> WHAT THE TASK REQUIRES
How many lines in the data below contain the string "Sainte"? Answer with the number only.

> Items listed in a dataset
= = = =
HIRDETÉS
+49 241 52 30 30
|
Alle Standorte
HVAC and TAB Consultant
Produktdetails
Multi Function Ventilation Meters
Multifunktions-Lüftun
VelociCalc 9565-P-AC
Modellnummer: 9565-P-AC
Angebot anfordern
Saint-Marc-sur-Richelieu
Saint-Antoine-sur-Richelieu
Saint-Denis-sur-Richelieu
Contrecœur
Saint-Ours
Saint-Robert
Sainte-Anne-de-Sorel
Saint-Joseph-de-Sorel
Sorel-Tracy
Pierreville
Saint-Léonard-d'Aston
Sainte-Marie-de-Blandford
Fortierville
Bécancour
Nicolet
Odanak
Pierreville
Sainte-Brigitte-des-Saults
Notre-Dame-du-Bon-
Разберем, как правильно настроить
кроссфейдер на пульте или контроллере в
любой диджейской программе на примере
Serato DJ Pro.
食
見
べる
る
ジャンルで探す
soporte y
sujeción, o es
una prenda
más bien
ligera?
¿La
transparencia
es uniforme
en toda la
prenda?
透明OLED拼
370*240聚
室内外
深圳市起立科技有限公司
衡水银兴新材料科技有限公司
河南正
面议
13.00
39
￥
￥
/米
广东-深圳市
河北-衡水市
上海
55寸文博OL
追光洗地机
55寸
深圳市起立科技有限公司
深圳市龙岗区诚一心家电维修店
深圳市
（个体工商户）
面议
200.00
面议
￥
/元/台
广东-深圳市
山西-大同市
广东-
= = = =
> RESPONSE TO THIS TASK
3